◆ What needs to be done
The answer must be a single number: how many lines in the records below contain the word "from".

◆ Stored data entries
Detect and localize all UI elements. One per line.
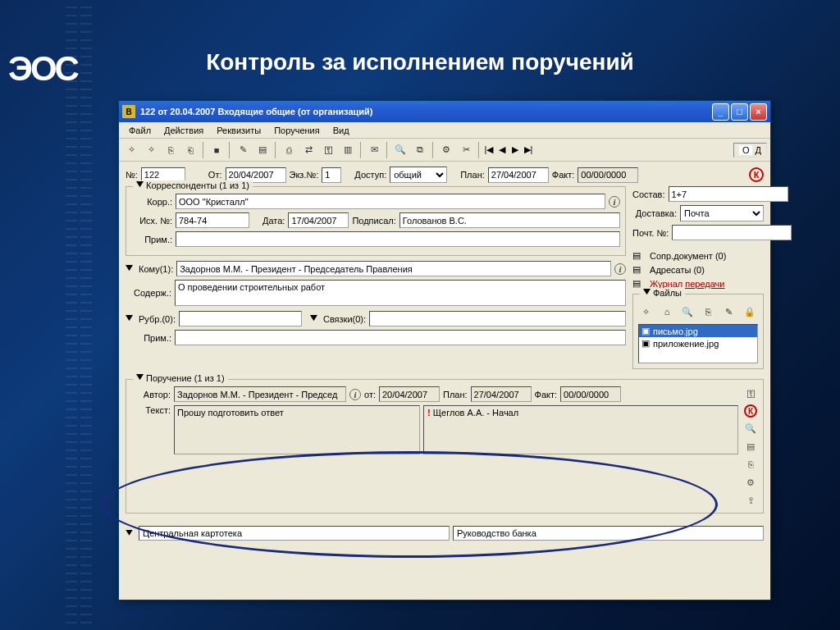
edit-icon[interactable]: ✎: [234, 141, 252, 159]
nav-prev-icon[interactable]: ◀: [496, 144, 508, 156]
komu-input[interactable]: [176, 261, 611, 276]
delivery-label: Доставка:: [632, 208, 677, 218]
korr-date-label: Дата:: [262, 216, 285, 226]
doc-icon[interactable]: ▤: [253, 141, 272, 159]
auto-icon[interactable]: ⚙: [437, 141, 455, 159]
order-legend: Поручение (1 из 1): [146, 373, 225, 383]
caret-icon[interactable]: [126, 530, 133, 537]
file-paste-icon[interactable]: ⎘: [701, 303, 716, 321]
text-label: Текст:: [131, 405, 171, 415]
signed-input[interactable]: [399, 212, 620, 228]
out-input[interactable]: [176, 212, 249, 228]
nav-last-icon[interactable]: ▶|: [523, 144, 534, 156]
korr-input[interactable]: [176, 194, 605, 209]
info-icon[interactable]: i: [349, 389, 361, 400]
new-icon[interactable]: ✧: [122, 141, 140, 159]
rubr-input[interactable]: [179, 311, 302, 326]
file-view-icon[interactable]: 🔍: [680, 303, 696, 321]
fact-input[interactable]: [578, 167, 638, 183]
file-lock-icon[interactable]: 🔒: [742, 303, 758, 321]
file-edit-icon[interactable]: ✎: [721, 303, 737, 321]
cabinet-icon[interactable]: ⧉: [411, 141, 429, 159]
clipboard-icon[interactable]: ⎘: [743, 457, 758, 472]
file-list[interactable]: ▣письмо.jpg ▣приложение.jpg: [638, 324, 758, 363]
sod-label: Содерж.:: [126, 288, 171, 298]
nav-next-icon[interactable]: ▶: [509, 144, 521, 156]
author-input[interactable]: [174, 386, 346, 402]
rubr-note-input[interactable]: [175, 330, 626, 345]
new2-icon[interactable]: ✧: [142, 141, 160, 159]
order-fact-label: Факт:: [535, 390, 558, 399]
od-toggle[interactable]: О Д: [733, 143, 767, 158]
order-plan-label: План:: [443, 390, 468, 399]
korr-date-input[interactable]: [288, 212, 349, 228]
sv-input[interactable]: [369, 311, 626, 326]
order-from-label: от:: [364, 390, 376, 399]
order-side-icons: ⚿ К 🔍 ▤ ⎘ ⚙ ⇪: [743, 386, 758, 508]
image-icon: ▣: [641, 326, 650, 336]
sostav-input[interactable]: [669, 186, 788, 202]
order-from-input[interactable]: [379, 386, 440, 402]
ex-input[interactable]: [322, 167, 341, 183]
close-button[interactable]: ×: [750, 103, 767, 121]
korr-note-input[interactable]: [176, 231, 620, 247]
file-item[interactable]: ▣приложение.jpg: [639, 337, 757, 349]
footer-right[interactable]: Руководство банка: [453, 526, 764, 541]
menu-file[interactable]: Файл: [122, 124, 158, 137]
info-icon[interactable]: i: [614, 263, 626, 275]
file-item[interactable]: ▣письмо.jpg: [639, 325, 757, 337]
file-scan-icon[interactable]: ⌂: [659, 303, 674, 321]
order-plan-input[interactable]: [471, 386, 532, 402]
export-icon[interactable]: ⇪: [743, 493, 758, 508]
caret-icon[interactable]: [643, 289, 651, 296]
search-icon[interactable]: 🔍: [391, 141, 409, 159]
barcode-icon[interactable]: ▥: [339, 141, 357, 159]
caret-icon[interactable]: [126, 265, 133, 272]
postnum-input[interactable]: [672, 225, 792, 240]
mail-icon[interactable]: ✉: [365, 141, 383, 159]
order-fact-input[interactable]: [560, 386, 621, 402]
executors-box[interactable]: ! Щеглов А.А. - Начал: [423, 405, 738, 454]
sod-textarea[interactable]: [175, 280, 626, 306]
control-k-icon[interactable]: К: [749, 167, 764, 182]
adr-link[interactable]: ▤ Адресаты (0): [632, 264, 764, 275]
control-k-icon[interactable]: К: [744, 404, 757, 418]
print-icon[interactable]: ⎙: [280, 141, 298, 159]
file-add-icon[interactable]: ✧: [638, 303, 654, 321]
stamp-icon[interactable]: ⚿: [319, 141, 337, 159]
doc-icon[interactable]: ▤: [743, 439, 758, 454]
caret-icon[interactable]: [126, 315, 133, 322]
korr-note-label: Прим.:: [131, 235, 172, 244]
menu-orders[interactable]: Поручения: [267, 124, 326, 137]
delivery-select[interactable]: Почта: [680, 205, 764, 221]
caret-icon[interactable]: [310, 315, 317, 322]
menu-view[interactable]: Вид: [326, 124, 356, 137]
sostav-label: Состав:: [632, 189, 665, 199]
stop-icon[interactable]: ■: [208, 141, 226, 159]
stamp-icon[interactable]: ⚿: [743, 386, 758, 401]
footer-left[interactable]: Центральная картотека: [139, 526, 450, 541]
fact-label: Факт:: [552, 170, 575, 180]
copy-icon[interactable]: ⎘: [162, 141, 180, 159]
plan-input[interactable]: [488, 167, 549, 183]
rubr-label: Рубр.(0):: [139, 314, 176, 324]
menu-props[interactable]: Реквизиты: [210, 124, 267, 137]
magnify-icon[interactable]: 🔍: [743, 421, 758, 436]
links-icon[interactable]: ⇄: [299, 141, 317, 159]
slide-title: Контроль за исполнением поручений: [0, 49, 840, 75]
caret-icon[interactable]: [136, 374, 144, 381]
scissors-icon[interactable]: ✂: [457, 141, 475, 159]
paste-icon[interactable]: ⎗: [181, 141, 199, 159]
order-text[interactable]: [174, 405, 420, 454]
tool-icon[interactable]: ⚙: [743, 475, 758, 490]
menubar: Файл Действия Реквизиты Поручения Вид: [119, 122, 770, 139]
minimize-button[interactable]: _: [712, 103, 729, 121]
maximize-button[interactable]: □: [731, 103, 748, 121]
info-icon[interactable]: i: [609, 196, 620, 208]
caret-icon[interactable]: [136, 181, 144, 189]
access-select[interactable]: общий: [390, 167, 447, 183]
sopr-link[interactable]: ▤ Сопр.документ (0): [632, 250, 764, 261]
menu-actions[interactable]: Действия: [158, 124, 210, 137]
order-group: Поручение (1 из 1) Автор: i от: План: Фа…: [126, 379, 764, 514]
nav-first-icon[interactable]: |◀: [483, 144, 495, 156]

◆ Exercise solution
2